The scene was chaotic with members of the public and the man’s relatives desperately trying to cling onto him as he attempted to jump.
“He seemed intent on letting go,” recalls PC Gavin. “He was very upset and was saying his goodbyes. We just knew we needed to grab hold of this guy.”
PC Brownlee added: “There was a risk, that if we grabbed the guy we would have gone over the bridge with him. And that’s exactly what almost happened.”
The pair convinced the man to talk so they could get within touching distance, then without a word to each other they lunged and grabbed him.
Suspended in mid-air, PC Browlee clung onto him with a bearhug while PC Gavin – an officer with just five months’ experience – clutched his colleague.
PC Brownlee said: “I think he knew what we were doing, so at that point he just became a dead weight. He just completely let go. Immediately our arms took the full weight of his body over the edge of the railing, to the point where myself and Paul were hanging over.

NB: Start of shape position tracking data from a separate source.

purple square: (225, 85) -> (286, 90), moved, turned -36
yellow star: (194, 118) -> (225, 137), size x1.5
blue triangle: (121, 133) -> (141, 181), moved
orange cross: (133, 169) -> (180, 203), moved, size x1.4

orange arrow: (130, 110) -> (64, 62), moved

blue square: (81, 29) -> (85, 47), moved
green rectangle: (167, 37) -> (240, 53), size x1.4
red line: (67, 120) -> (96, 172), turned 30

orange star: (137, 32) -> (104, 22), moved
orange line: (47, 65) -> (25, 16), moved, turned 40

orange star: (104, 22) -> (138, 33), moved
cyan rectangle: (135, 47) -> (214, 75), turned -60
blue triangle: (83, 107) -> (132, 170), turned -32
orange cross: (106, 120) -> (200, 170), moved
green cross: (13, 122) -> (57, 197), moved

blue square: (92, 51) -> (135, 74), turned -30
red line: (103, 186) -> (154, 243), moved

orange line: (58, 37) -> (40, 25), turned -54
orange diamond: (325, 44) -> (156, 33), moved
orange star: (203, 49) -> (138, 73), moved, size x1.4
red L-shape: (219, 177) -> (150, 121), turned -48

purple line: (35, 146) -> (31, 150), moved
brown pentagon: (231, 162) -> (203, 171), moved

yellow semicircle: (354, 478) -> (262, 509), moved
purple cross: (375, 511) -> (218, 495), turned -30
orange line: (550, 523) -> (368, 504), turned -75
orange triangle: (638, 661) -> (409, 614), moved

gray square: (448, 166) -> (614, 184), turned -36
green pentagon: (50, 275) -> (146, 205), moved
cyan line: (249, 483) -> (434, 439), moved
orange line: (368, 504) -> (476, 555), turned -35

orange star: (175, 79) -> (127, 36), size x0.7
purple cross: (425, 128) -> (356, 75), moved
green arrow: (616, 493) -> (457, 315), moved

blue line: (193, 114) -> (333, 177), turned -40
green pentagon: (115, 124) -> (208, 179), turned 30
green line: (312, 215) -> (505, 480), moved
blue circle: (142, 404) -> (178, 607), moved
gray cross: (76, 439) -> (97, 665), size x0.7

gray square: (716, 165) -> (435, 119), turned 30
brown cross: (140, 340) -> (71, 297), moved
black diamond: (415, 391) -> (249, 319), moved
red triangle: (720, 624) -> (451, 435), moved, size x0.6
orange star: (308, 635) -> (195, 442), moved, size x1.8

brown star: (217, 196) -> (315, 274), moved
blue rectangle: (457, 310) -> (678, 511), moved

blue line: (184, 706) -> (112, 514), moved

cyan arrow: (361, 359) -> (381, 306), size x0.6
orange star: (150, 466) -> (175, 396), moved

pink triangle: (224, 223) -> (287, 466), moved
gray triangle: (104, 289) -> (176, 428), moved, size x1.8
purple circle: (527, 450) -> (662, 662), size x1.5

“It’s about 100 feet drop down below to a rocky river. And we are hanging over the edge and just staring at this guy who’s just staring back at us, just asking us to let him go, to let him die. He was getting heavier and heavier. It was extremely intense.”
The pair were incredibly relieved to hear the sirens as backup arrived – the four-minute struggle had felt like an eternity. Their colleagues grabbed hold of them and helped pull the man to safety.
PC Brownlee, who has been an officer for six years, added: “In my police career I’ve been to some scary inci-dents – knives and needles pointed at me, but I’ve always felt safe and I’ve never felt like I wouldn’t go home that night. But this was very much different. My wife was pregnant at the time. Later, at the station, I realised how terrifying it had been.”
The officers will attend a Parliamentary reception at Holyrood on 30 November before an evening awards ceremony where one overall winner will be named. This is the third Scottish Police Federation Bravery Awards, which honour officers who have performed outstanding acts of bravery while on or off duty.
Andrea MacDonald, Chair of the Scottish Police Federation, said: “Paul and Greg doubtlessly risked their own lives in this incredibly dangerous, stressful and intense situation. Policing is about much more than crime and our officers are often looked to resolve situations such as these.
“But it should never be forgotten what personal risks they are taking and the sacrifices they make to keep people safe each and every day. This was a truly amazing rescue and this brave pair truly deserve this award.”
The awards are sponsored by Police Mutual and the hashtag for the event is #CourageousCops.
Stephen Mann, Chief Executive of Police Mutual, said: “These annual awards are well-known for recognising inspiring acts of courage by police officers and members of the public. This year is no different, and we are once again reminded that outstanding bravery is being demonstrated every day in communities across Scot-land.
“The winners are a credit to their family and friends, their communities, and the wider Police Service.”